Shell ice is formed on 6" diameter stainless steel tapered evaporators. Water cascades across both the inner and outer tube surfaces, which allows the machine to operate efficiently. Once the desired ice thickness has been reached (operator adjustable), the automatic controls will terminate the flow of liquid refrigerant to the evaporators and initiate the flow of hot gas refrigerant. The introduction of hot gas forms a thin layer of water between the ice and the tube surface allowing gravity to pull the ice easily off the evaporator tubes. As the ice slides off the tubes, the discharge auger (or beater bar depending on the style of icemaker) removes the ice from the machine. Once again, gravity or another mechanical delivery device will take the ice to storage. Any free water on the shell ice surface will quickly refreeze on the sub-cooled shell ice, leaving dry, hard ice fragments.

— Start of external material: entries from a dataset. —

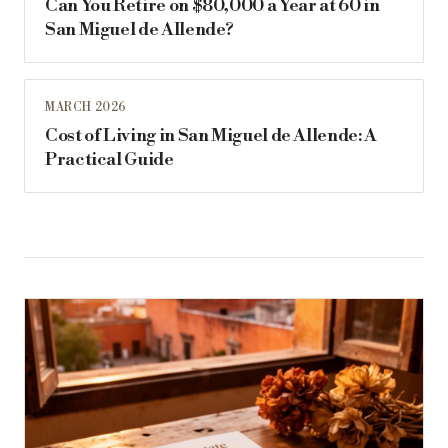
Can You Retire on $80,000 a Year at 60 in
San Miguel de Allende?
MARCH 2026
Cost of Living in San Miguel de Allende: A
Practical Guide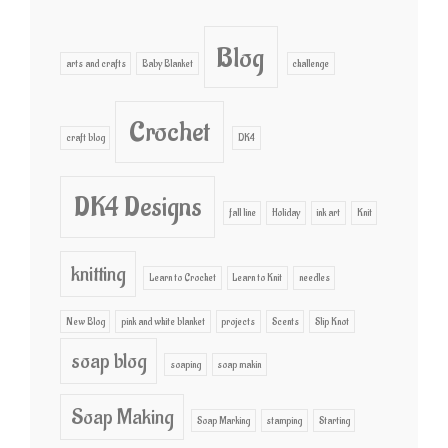
Blog
arts and crafts
Baby Blanket
challenge
Crochet
craft blog
DK4
DK4 Designs
fall line
Holiday
ink art
Knit
knitting
Learn to Crochet
Learn to Knit
needles
New Blog
pink and white blanket
projects
Scents
Slip Knot
soap blog
soaping
soap makin
Soap Making
Soap Marking
stamping
Starting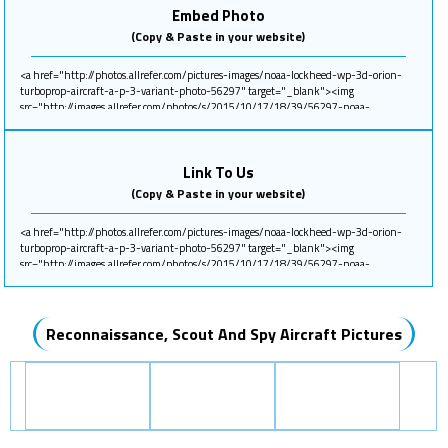
Embed Photo
(Copy & Paste in your website)
Link To Us
(Copy & Paste in your website)
Reconnaissance, Scout And Spy Aircraft Pictures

Unlike other types of icemakers, where cutters or scrapers are used to remove the ice, the shell ice machine uses the reverse refrigeration cycle and gravity (described above), so fewer mechanical parts are required. An auger or a beater bar assembly (depending on the machine style) is used to remove the fallen ice from the machine. The ice machine can produce a variety of ice types ranging from a hard, clear, pure-water ice to a soft, white, seawater ice, each of which has advantages for different applications. Due to the nature of the freezing surface on which the ice is formed, shell ice is easy to handle. The curvature of the ice prevents the formation of solid fusing or bonding while in storage, enabling the ice to be mobilized easily once disturbed.
*Note: This operating principle describes the Berg Shell Icemaker. Other shell ice machines might work differently and produce different results.